A lack of skilled purchasers in South Africa’s public sector is resulting in an absence of written contracts and excessive payments made to suppliers.

This was view of Terrence Nombembe, auditor-general of South Africa (AGSA), who found procurement irregularities – such as payments made in excess of agreed prices and uncompetitive contract extensions – carried out by some of the country’s public bodies.

Nombembe, who presented the audit findings for the 2010/2011 financial year to parliament on Monday, said while most government departments received good reports, more needed to be done to improve supply chain practices.

“Inadequate management of projects and contracts remains a weakness. In most cases the reason for these weaknesses was insufficient capacity and skills to manage contracts.

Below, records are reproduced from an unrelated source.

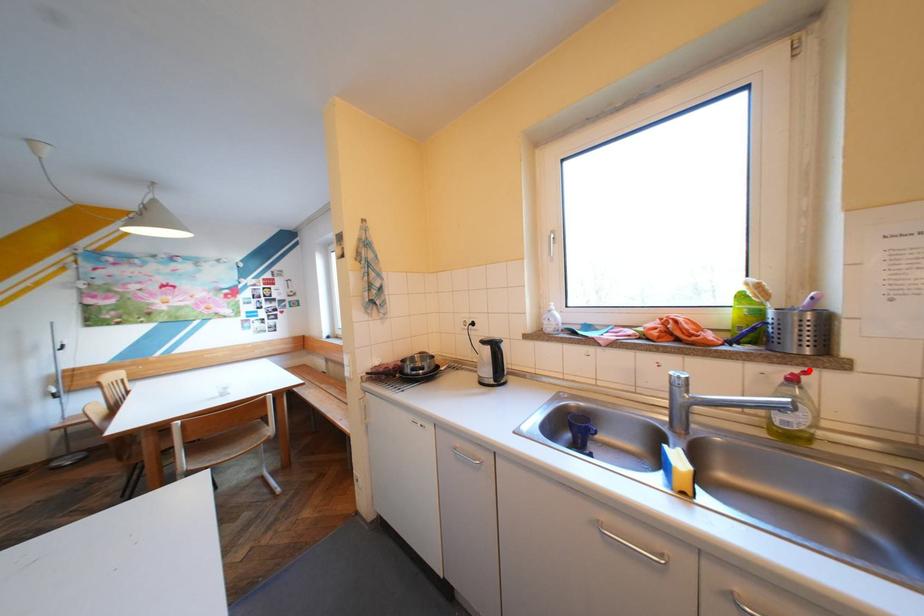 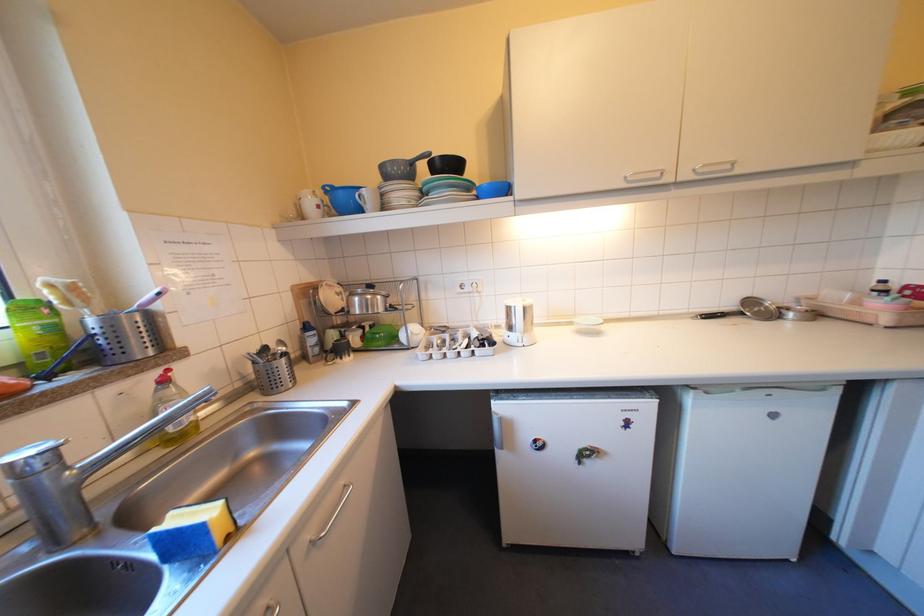 Find the pixel in the second image that matches the highlighted location in the first image.

(168, 371) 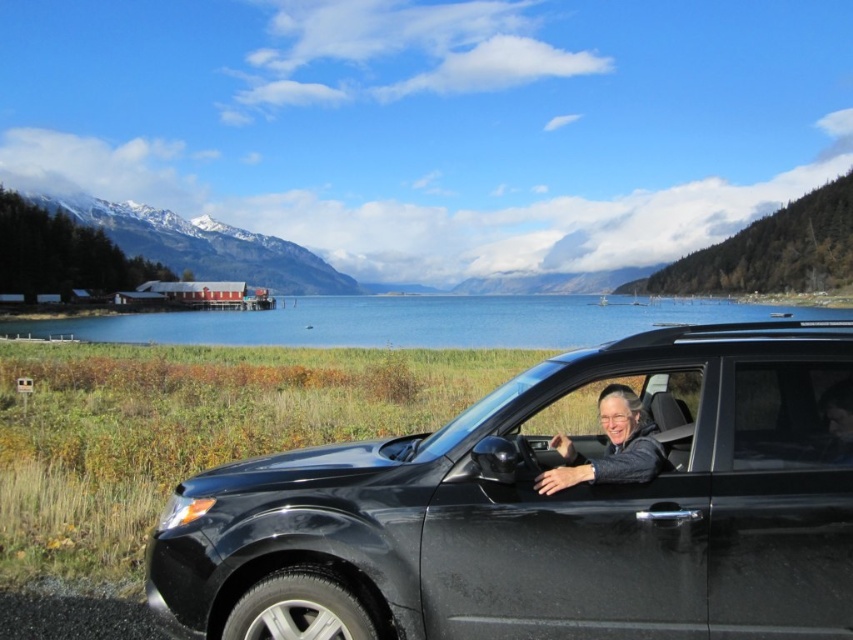 Based on the photo, can you confirm if transparent glass window at center is shorter than matte gray car door at center?

Yes, transparent glass window at center is shorter than matte gray car door at center.

Which is in front, point (759, 371) or point (550, 468)?

Point (759, 371) is in front.

Locate an element on the screen. The height and width of the screenshot is (640, 853). transparent glass window at center is located at coordinates click(x=792, y=416).

The image size is (853, 640). Find the location of `blue water at center`. blue water at center is located at coordinates (413, 321).

The height and width of the screenshot is (640, 853). What do you see at coordinates (413, 321) in the screenshot? I see `blue water at center` at bounding box center [413, 321].

Image resolution: width=853 pixels, height=640 pixels. Describe the element at coordinates (413, 321) in the screenshot. I see `blue water at center` at that location.

Locate an element on the screen. blue water at center is located at coordinates (413, 321).

Is glossy black suv at lower right further to the viewer compared to blue water at center?

That is False.

Does glossy black suv at lower right appear under blue water at center?

Yes, glossy black suv at lower right is below blue water at center.

Between point (711, 340) and point (540, 336), which one is positioned behind?

The point (540, 336) is more distant.

Locate an element on the screen. The image size is (853, 640). glossy black suv at lower right is located at coordinates (549, 508). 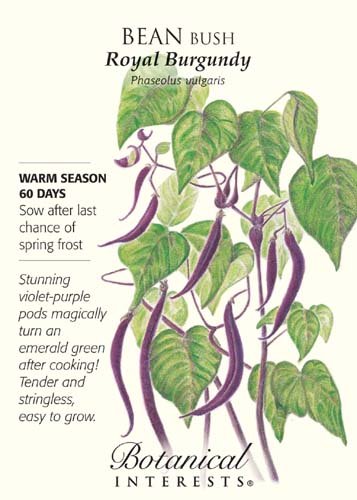 I want to click on colored pictures, so click(287, 388).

In monitoring the effectiveness of internal controls, keen emphasis needs to be directed towards service delivery and compliance with laws and regulation, particularly supply chain management.”

In his audit, Nombembe focused on legislative requirements including procurement and contract management for the financial year ended March 2011 and tested the purchasing processes of 4,193 contracts totalling R25.6 billion ($3.1 billion).

Less than a fifth of organisations checked received clean audit results (46 provincial departments and bodies). And only three national departments received clean reports (8 per cent) – the Department of Public Enterprises, the Department of Science and Technology and the Department of Environmental Affairs.

For six national government departments and 55 other national bodies the audit results were worse than the previous financial year.

Some contracts were extended so much that competitive bidding processes were circumvented. A competitive bidding process must be followed for purchases above R500,000 ($62,446) but such bids were not invited at 28 public bodies for goods and services totalling R516 million ($64.4 million). In some cases, bids were not advertised through the public media and the required number of price quotations for contracts were not always obtained.

The AGSA has offered to hold quarterly update meetings with public sector leaders to help them ensure transparent, competitive and cost-effective supply chain management processes.